• **WHAT THE EXERCISE ASKS**:
Your answer must consist of one number: how many lines in the records contain "function".

(Document structure recognition data)
# # #

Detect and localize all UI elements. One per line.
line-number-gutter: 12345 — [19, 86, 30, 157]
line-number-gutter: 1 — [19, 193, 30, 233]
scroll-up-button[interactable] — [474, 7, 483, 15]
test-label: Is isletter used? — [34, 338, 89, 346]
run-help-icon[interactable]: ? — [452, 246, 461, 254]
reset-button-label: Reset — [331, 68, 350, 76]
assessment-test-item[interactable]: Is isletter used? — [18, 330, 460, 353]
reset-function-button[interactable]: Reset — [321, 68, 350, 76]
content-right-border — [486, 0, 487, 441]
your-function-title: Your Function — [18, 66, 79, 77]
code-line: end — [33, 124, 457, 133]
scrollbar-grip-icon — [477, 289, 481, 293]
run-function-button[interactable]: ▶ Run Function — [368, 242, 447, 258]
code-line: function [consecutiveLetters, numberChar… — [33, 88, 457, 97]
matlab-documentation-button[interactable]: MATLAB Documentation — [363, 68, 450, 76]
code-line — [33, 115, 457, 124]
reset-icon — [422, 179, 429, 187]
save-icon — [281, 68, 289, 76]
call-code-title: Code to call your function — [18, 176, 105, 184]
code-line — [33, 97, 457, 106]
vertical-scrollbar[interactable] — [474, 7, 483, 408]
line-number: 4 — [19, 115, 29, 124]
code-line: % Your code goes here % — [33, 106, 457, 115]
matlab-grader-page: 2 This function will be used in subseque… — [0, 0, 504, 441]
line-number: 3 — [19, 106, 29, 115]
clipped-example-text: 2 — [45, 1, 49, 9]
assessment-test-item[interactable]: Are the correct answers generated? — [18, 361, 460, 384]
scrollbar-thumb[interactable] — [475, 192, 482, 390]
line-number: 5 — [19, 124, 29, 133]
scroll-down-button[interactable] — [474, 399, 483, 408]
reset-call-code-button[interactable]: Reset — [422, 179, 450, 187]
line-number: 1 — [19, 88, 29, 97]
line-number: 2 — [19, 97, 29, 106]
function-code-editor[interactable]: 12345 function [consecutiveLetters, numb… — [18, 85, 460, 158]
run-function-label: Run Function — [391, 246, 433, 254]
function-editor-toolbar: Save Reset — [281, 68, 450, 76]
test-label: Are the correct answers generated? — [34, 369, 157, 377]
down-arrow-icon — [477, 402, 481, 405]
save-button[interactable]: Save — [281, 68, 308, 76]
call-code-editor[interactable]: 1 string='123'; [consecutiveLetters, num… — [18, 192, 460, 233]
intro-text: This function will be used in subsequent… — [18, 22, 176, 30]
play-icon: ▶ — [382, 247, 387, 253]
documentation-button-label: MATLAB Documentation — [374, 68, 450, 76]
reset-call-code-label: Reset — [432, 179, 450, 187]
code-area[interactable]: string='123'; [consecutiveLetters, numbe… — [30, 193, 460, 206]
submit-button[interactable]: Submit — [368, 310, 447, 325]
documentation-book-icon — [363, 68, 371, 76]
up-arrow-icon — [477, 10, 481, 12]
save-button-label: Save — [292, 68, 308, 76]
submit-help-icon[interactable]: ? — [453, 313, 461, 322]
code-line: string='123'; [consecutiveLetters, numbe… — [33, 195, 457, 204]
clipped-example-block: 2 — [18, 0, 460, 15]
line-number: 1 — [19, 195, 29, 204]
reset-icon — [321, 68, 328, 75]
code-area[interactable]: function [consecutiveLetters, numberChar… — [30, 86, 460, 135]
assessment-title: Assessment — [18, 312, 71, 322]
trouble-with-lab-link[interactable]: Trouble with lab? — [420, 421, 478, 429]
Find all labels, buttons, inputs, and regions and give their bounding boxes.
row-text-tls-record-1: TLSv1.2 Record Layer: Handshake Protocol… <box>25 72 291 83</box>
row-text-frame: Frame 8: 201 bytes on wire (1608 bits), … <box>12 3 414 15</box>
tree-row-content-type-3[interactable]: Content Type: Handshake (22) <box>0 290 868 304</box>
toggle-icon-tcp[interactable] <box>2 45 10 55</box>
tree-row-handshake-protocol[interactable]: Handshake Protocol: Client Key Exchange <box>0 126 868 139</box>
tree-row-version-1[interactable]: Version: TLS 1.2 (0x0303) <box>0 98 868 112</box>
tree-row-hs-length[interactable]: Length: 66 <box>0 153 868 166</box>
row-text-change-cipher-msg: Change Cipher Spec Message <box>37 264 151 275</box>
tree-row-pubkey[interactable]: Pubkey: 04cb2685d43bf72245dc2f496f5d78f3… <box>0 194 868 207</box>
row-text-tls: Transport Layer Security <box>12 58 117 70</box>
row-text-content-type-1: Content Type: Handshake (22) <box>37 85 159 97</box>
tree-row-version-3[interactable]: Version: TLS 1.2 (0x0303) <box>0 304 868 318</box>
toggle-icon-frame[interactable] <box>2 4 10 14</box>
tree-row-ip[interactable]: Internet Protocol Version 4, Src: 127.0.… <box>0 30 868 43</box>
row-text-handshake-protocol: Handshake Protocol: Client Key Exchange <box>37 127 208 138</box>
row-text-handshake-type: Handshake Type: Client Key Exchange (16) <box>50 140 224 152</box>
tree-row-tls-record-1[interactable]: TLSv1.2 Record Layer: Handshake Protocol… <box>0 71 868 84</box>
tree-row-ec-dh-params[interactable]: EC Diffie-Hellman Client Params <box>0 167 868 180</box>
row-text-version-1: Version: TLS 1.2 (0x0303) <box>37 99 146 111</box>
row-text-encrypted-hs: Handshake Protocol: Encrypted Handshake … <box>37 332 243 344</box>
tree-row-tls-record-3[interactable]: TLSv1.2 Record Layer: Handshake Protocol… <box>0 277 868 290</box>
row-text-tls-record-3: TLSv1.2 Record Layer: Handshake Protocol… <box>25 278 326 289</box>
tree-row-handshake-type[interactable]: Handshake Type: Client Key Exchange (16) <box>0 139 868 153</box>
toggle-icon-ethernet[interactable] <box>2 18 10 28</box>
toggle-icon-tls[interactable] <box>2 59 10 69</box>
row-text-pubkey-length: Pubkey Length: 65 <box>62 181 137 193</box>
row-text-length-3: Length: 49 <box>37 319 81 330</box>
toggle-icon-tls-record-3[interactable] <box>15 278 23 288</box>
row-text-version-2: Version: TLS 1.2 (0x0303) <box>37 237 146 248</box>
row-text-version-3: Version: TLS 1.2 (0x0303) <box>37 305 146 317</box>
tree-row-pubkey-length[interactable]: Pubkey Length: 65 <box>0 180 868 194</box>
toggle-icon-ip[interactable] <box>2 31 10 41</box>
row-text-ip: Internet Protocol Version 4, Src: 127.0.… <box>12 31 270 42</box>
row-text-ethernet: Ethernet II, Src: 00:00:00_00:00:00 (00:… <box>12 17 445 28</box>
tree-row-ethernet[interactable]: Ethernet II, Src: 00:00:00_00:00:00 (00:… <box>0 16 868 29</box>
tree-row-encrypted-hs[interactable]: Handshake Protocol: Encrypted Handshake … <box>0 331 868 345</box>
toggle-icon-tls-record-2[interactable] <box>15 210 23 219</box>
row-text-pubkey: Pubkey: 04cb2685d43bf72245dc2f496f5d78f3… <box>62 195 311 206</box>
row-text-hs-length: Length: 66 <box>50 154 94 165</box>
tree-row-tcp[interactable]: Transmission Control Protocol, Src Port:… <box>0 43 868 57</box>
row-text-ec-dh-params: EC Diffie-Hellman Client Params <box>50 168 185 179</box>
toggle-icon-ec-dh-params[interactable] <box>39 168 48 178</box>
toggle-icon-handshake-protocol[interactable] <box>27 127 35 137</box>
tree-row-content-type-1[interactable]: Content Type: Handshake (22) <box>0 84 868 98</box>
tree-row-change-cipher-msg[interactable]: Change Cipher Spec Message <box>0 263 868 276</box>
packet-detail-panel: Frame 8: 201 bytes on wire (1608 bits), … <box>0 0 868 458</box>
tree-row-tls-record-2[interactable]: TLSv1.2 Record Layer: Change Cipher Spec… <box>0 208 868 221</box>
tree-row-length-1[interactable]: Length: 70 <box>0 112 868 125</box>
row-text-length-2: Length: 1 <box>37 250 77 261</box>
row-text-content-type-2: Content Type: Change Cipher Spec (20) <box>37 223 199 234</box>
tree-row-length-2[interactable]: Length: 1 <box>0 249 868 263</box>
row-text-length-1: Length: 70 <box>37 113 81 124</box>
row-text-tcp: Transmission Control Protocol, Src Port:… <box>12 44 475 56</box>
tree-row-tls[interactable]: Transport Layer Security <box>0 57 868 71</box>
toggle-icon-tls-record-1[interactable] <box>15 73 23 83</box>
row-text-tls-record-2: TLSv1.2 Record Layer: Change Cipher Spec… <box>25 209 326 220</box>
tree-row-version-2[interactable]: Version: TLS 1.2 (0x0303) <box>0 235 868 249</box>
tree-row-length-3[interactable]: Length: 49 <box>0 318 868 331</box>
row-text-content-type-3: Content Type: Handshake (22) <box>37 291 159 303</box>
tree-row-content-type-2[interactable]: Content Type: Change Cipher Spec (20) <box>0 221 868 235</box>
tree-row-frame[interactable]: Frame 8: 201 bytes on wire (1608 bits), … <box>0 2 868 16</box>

# # #

• **ANSWER TO THIS EXERCISE**:
11